### Exercise
When you transcribe the entries below, keep the wording exact and omit the pictures.

### Stored data entries

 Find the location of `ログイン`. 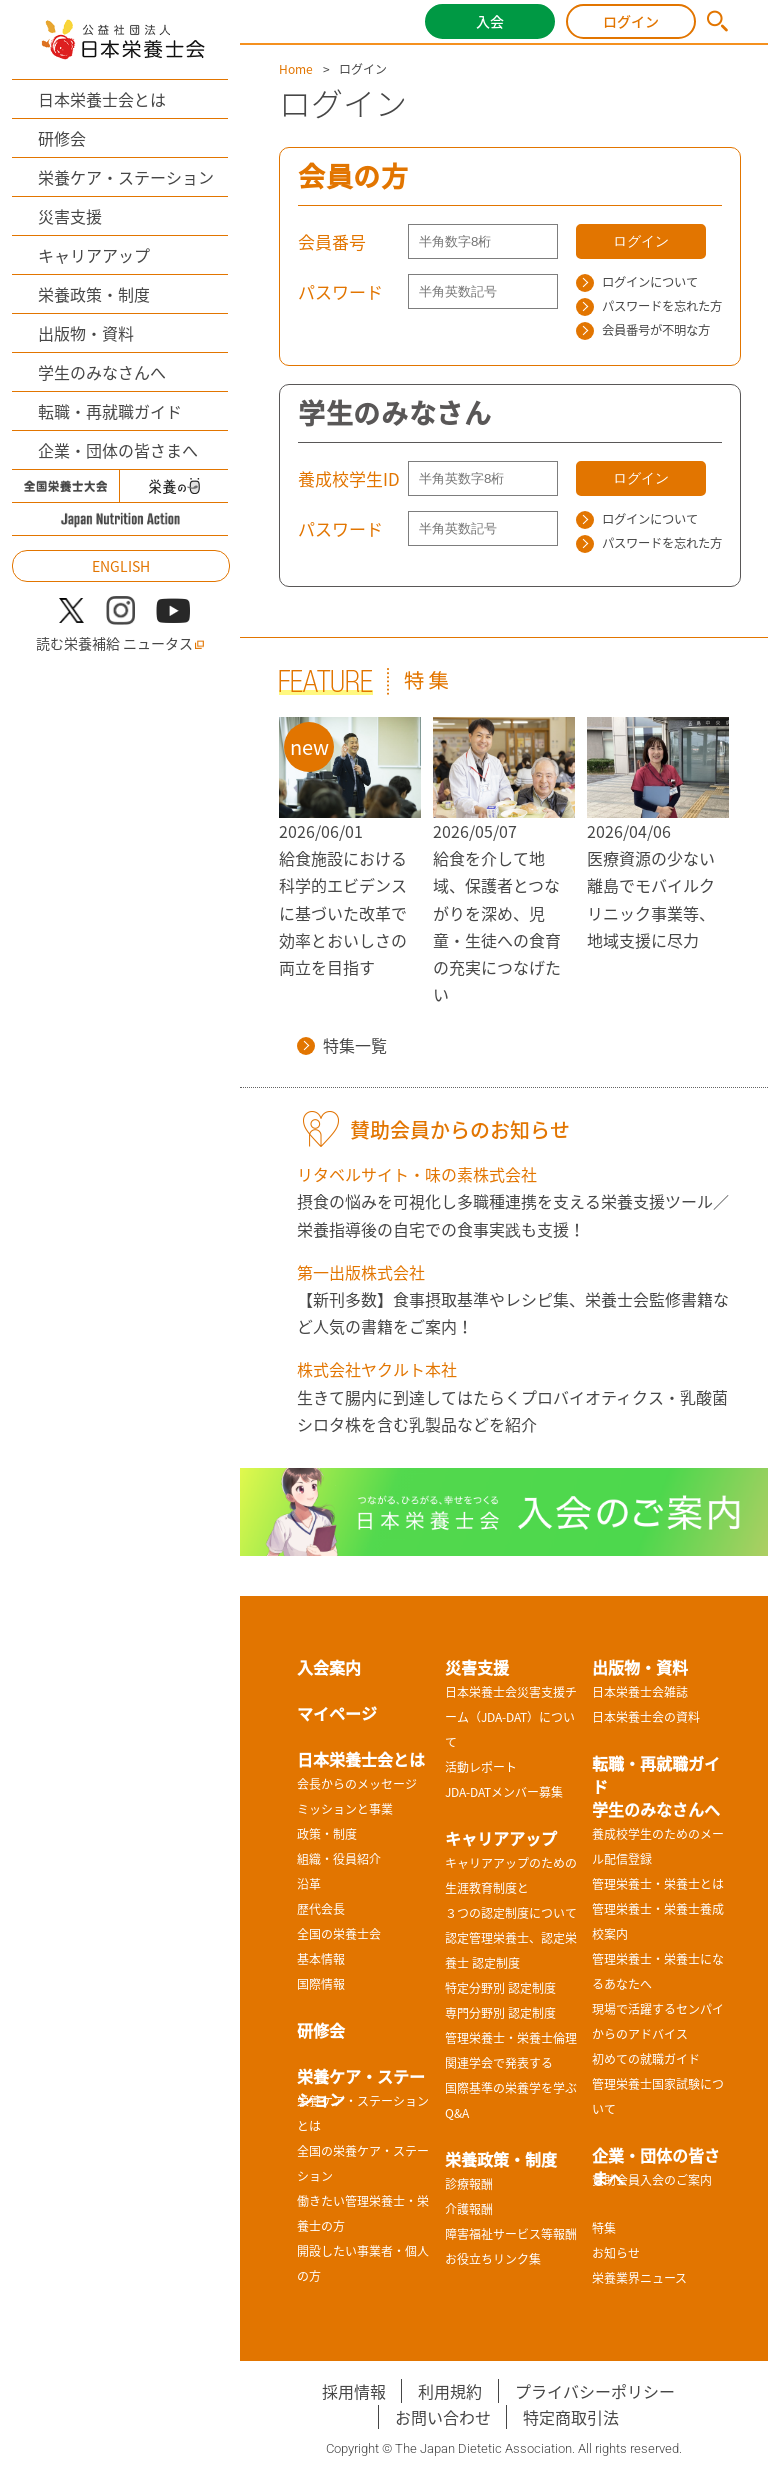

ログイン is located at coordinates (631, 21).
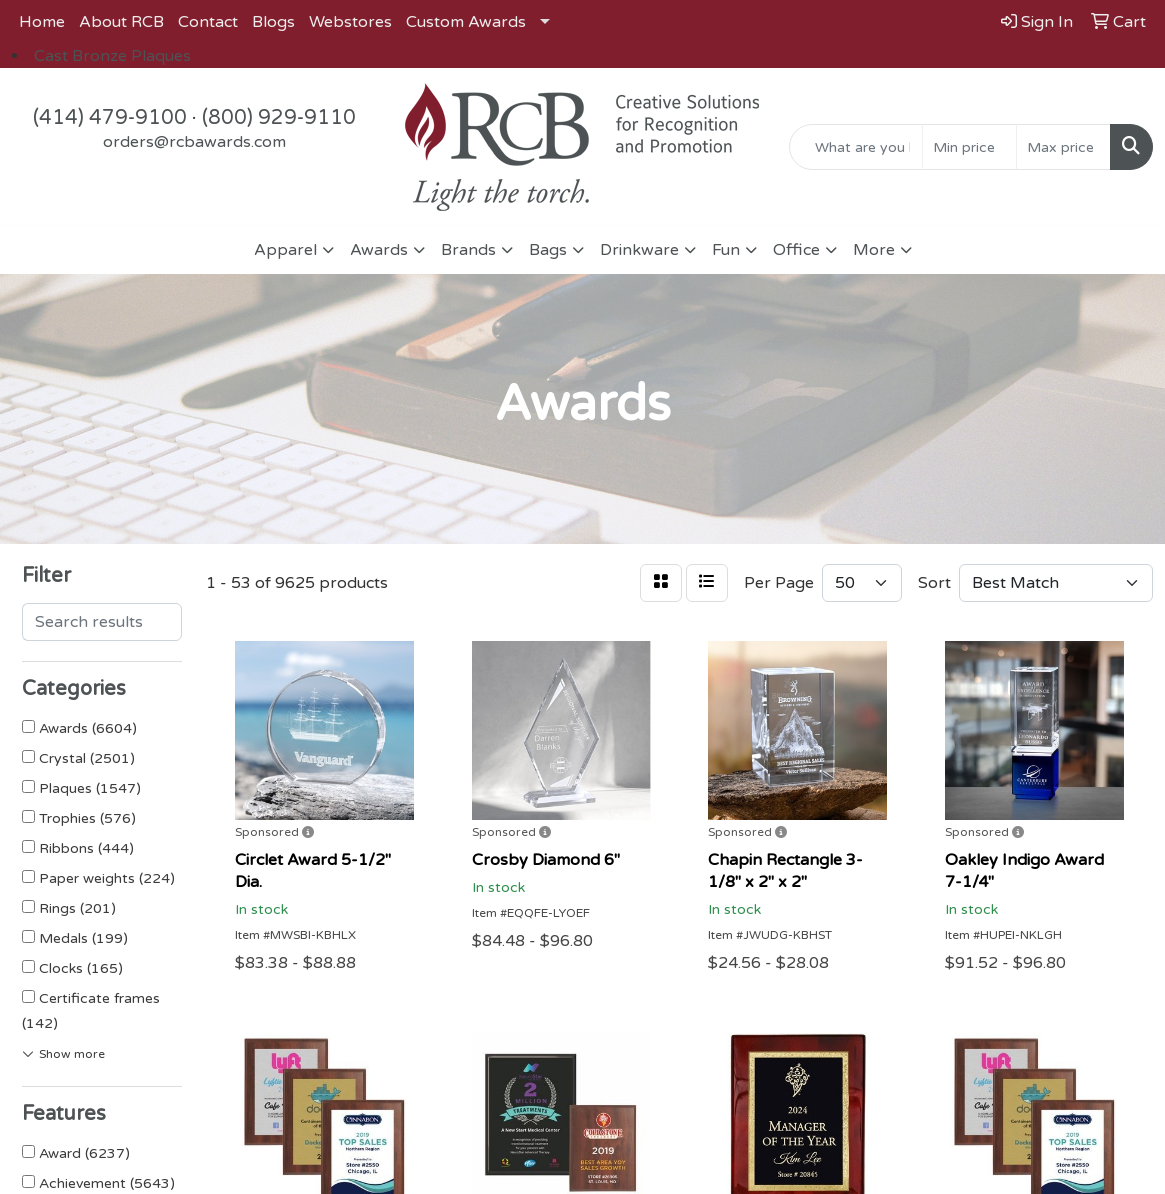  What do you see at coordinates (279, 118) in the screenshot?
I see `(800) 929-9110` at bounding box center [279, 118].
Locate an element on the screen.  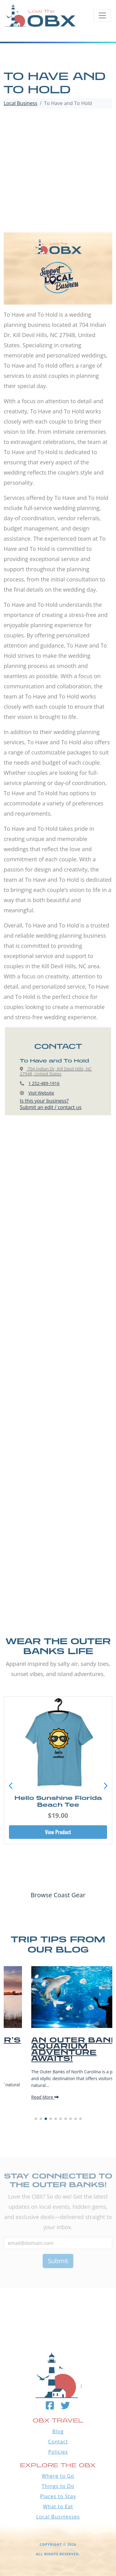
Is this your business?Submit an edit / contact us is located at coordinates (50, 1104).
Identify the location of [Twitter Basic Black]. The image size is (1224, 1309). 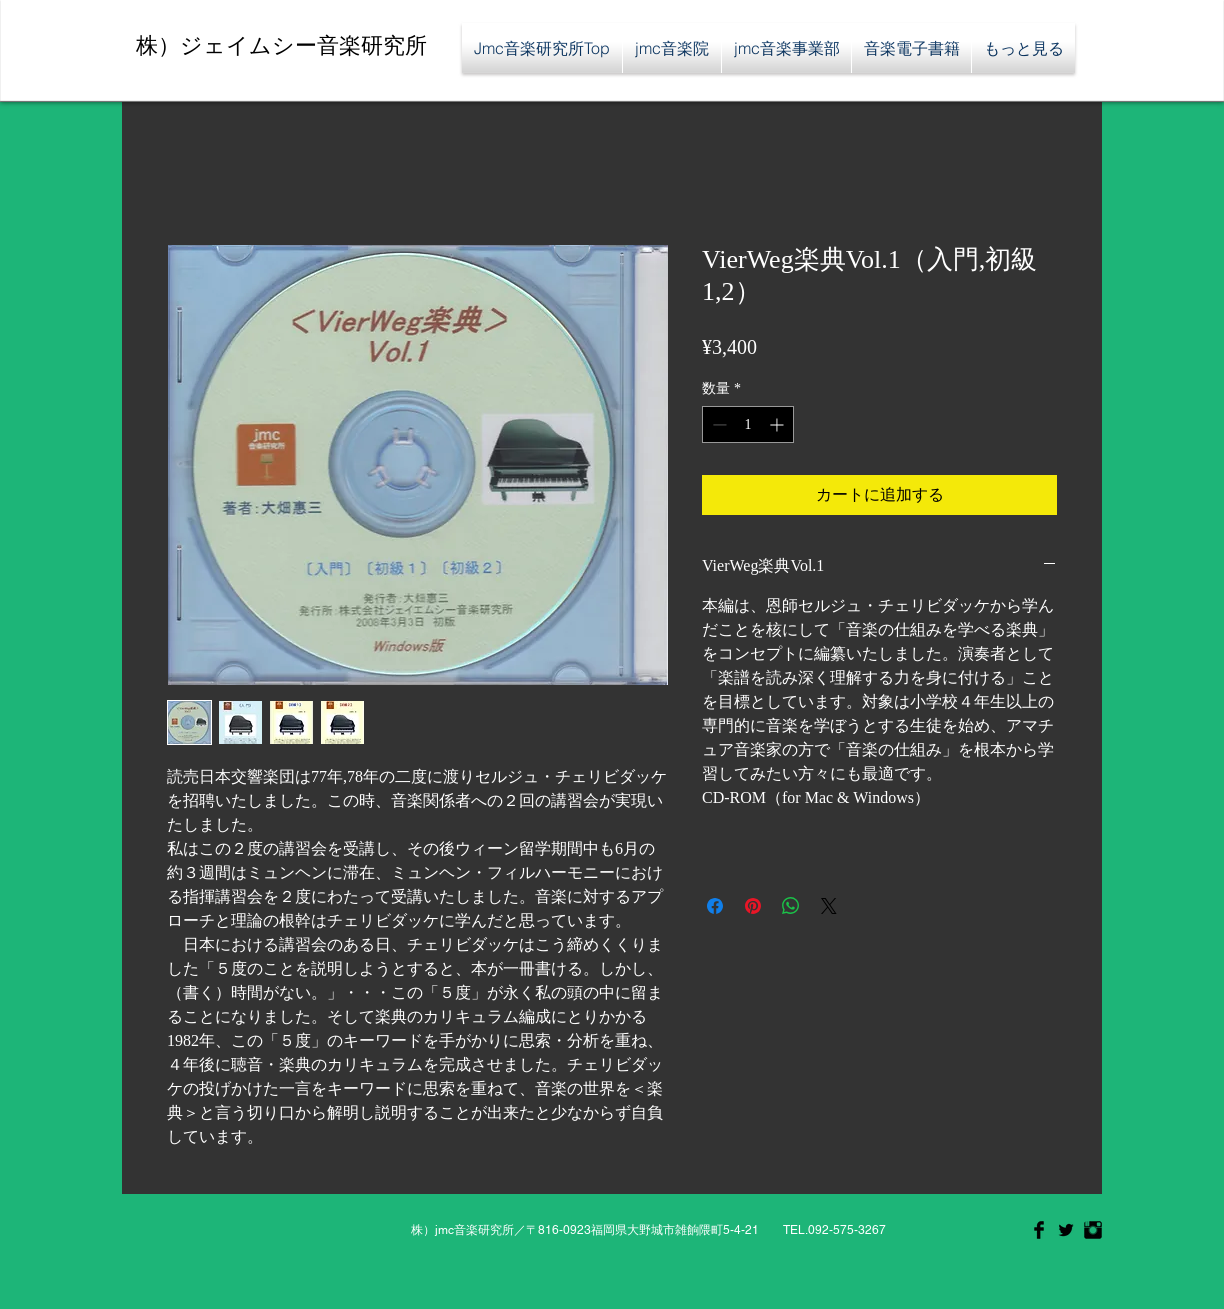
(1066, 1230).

### Task solution
 Find the location of `ログイン`. 

ログイン is located at coordinates (631, 21).
  What do you see at coordinates (279, 118) in the screenshot?
I see `(800) 929-9110` at bounding box center [279, 118].
Locate an element on the screen.  
Is this your business?Submit an edit / contact us is located at coordinates (50, 1104).
Identify the location of [Twitter Basic Black]. The image size is (1224, 1309). 
(1066, 1230).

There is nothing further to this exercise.